Untying the Apron Strings. Marketing Chefs

Gordon Ramsay on his eight-year-old son Jack:

“Yesterday he came running in and said, 'Dad, what's a wanker?',” said Ramsay.

“I explained to him it meant like being a bit of an idiot and he replied, 'Oh, you mean like a knob?' So I had to sit him down and found out that this was coming from the 16-year-olds on the bus who'd decided to teach Jack Ramsay a different swear word every day.”

Ramsay explained to his son that swearwords have their place but that “he wasn't to use them in front of the girls or his mother”.

The Superstar chef phenomenon has been relatively slow to hit Australia, just bubbling along on a small low key scale. Perhaps our isolation and smaller population contributed to this? But in the last few months average Aussies have fallen into the spellbinding, foul mouthed world of Gordon Ramsay which does not have me surprised, although I wonder why it has happened now?

Gordon Ramsay's Kitchen Nightmares took off this year on free to air TV, however it was not the first time it aired. Channel Seven had previously aired it and received a small audience late on Thursday nights, while now, Channel Nine pay $15-30k per episode to show it and Hells Kitchen and they have topped the ratings in their time slots. Tonight The F Word will also be seen on free to air television. All shows have aired on subscriber TV Foxtel, but have not received the cult status they now receive. Also tonight, Andrew Denton interviews a laryngitis hampered Ramsay on his show, Enough Rope.

So what gives?

Is this a flow on effect from the boom in trash magazines, splashing contemptuously puerile news on badly behaving celebrities? Has this finally washed through to Aussies because the fascination with the lives of others has gone from Royal watching, to actors, to Big Brother, has worn off and is taking route in another sphere? Is it because the general public are now most entertained by schadenfreude – where watching Ramsay’s guinea pigs being humiliated, fulfils an audience desire to feel comforted that they are superior to the next man? Or is it because in the last ten years of economic boom, Aussies have fallen spellbound in to the arms of marketers and the worship of brands?

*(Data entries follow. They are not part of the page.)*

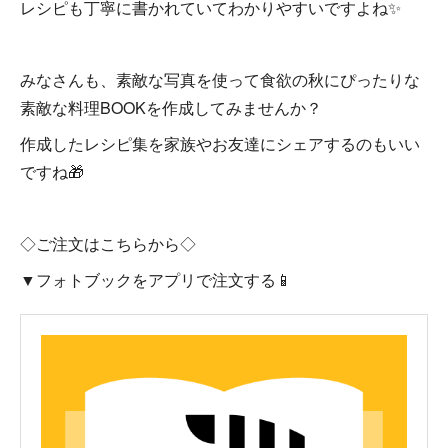
レシピも丁寧に書かれていてわかりやすいですよね✨
みなさんも、素敵な写真を使って食欲の秋にぴったりな
素敵な料理BOOKを作成してみませんか？
作成したレシピ集を家族やお友達にシェアするのもいい
ですね🎁
◇ご注文はこちらから◇
▼フォトブックをアプリで注文する📱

You see, in 2006 US Writer Michael Ruhlman was already onto it. It was a trend already well established in the UK and USA . And it was this change in attitudes that moved the notion of the Head Chef and Restauranteur from the traditional perspective of Master Artist, to the individual becoming a commercial property. Ruhlman followed his fascinating books, The Making of a Chef and The Soul of a Chef, with The Reach of a Chef, a book exploring the zeitgeist of the Celebrity Chef or Superstar Chef phenomenon in the company of high profile chefs.

This showed that a new commercial tack had Branding and Marketing experts taking the more charismatic chefs out of their whites and slipping them into designer threads for the public eye - and before you knew it the Executive chef was no longer to be found in their own venues. Instead they became the ambassadors of their brand, used as a conduit to funnel more awareness into their venues in the search for commercial success beyond which chef’s had previously experienced.

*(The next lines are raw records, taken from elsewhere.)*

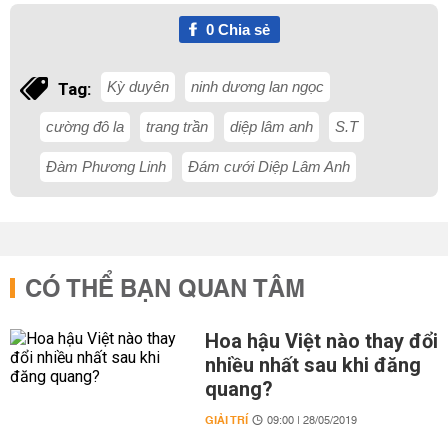
0
Chia sẻ
Kỳ duyên
ninh dương lan ngọc
Tag:
cường đô la
trang trần
diệp lâm anh
S.T
Đàm Phương Linh
Đám cưới Diệp Lâm Anh
CÓ THỂ BẠN QUAN TÂM
Hoa hậu Việt nào thay đổi
nhiều nhất sau khi đăng
quang?
GIẢI TRÍ
09:00 | 28/05/2019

Whether they garnered the respect of the Michelin Guide was another matter. In their favour, the results of this publicity showed that they were moving up into the strata of elite Sportsmen and Actors as people of notoriety AKA entertainers - the people who seem to garner the most remuneration based on their entertainment value. Like these other celebrities they now had brand spokesmen, business affairs managers, agents, publicity consultants, and legal advisers.

Next for these chefs came the articles and cookbooks, followed by the merchandise, spice ranges and the charity profile, and for some, also the Television appearances. A selection of the most photographic had their own TV series, and in the case of Jamie Oliver and Gordon Ramsay the publicity machine moved on to live appearances, Jamie’s stage show and Gordon’s multiple TV shows.

There are numerous chefs in the USA and UK who have yet to reach our free to air media radar, but I dare say that after a decent run on Foxtel they may surface here too. Whether gifted or mediocre, they are increasingly becoming wealthy beyond any chef who stays firmly in their venue’s kitchen. And the trend is for them to have restaurants dotted around the world to service the elite who, in many instances are choosing the brand over the gastronomic experience.

On reflection, the chefs that now garner the most viewership overseas from non culinary groupies are possibly the bombastic ones with the most repugnant TV personas. They are the hot headed, ego-maniacal, verbose and foul mouthed chefs that dot kitchen mythology. In the UK, the footsteps of Gordon are being followed by well known Bad Boy Marco-Pierre White and the loquacious John Burton Race, hoping to follow suit are people such as John Torode.

These Chefs, who have risen in the wake of the garrulous gastronauts such as Rick Stein, Nigella Lawson and Ainsley Harriot, are a reflection of the general public’s desire for the next voyeurgasm. Marketers have recognised the desire by many of the public to be entertained by the ugliness in human nature and an increasingly aggressive and blame oriented predisposition displayed by consumers. For this platform however, time is running out.

Although most may not recognise the gradual change of attitudes - like it or not - change is coming rapidly. It may not be the message that you want to hear, but the world does not stop turning for ostriches. The economic downturn in the developed world will change our perceptions quickly, so you will see an evolution of what happens in the media with these chefs. Recessions force the public to tighten their belts and turn inwards. While some will retain the ability to indulge in fostering the brand experience, many will be looking for an alternative. The food world may suffer a backlash of their past extravagant excesses, but artistry will continue to rise in order to inspire.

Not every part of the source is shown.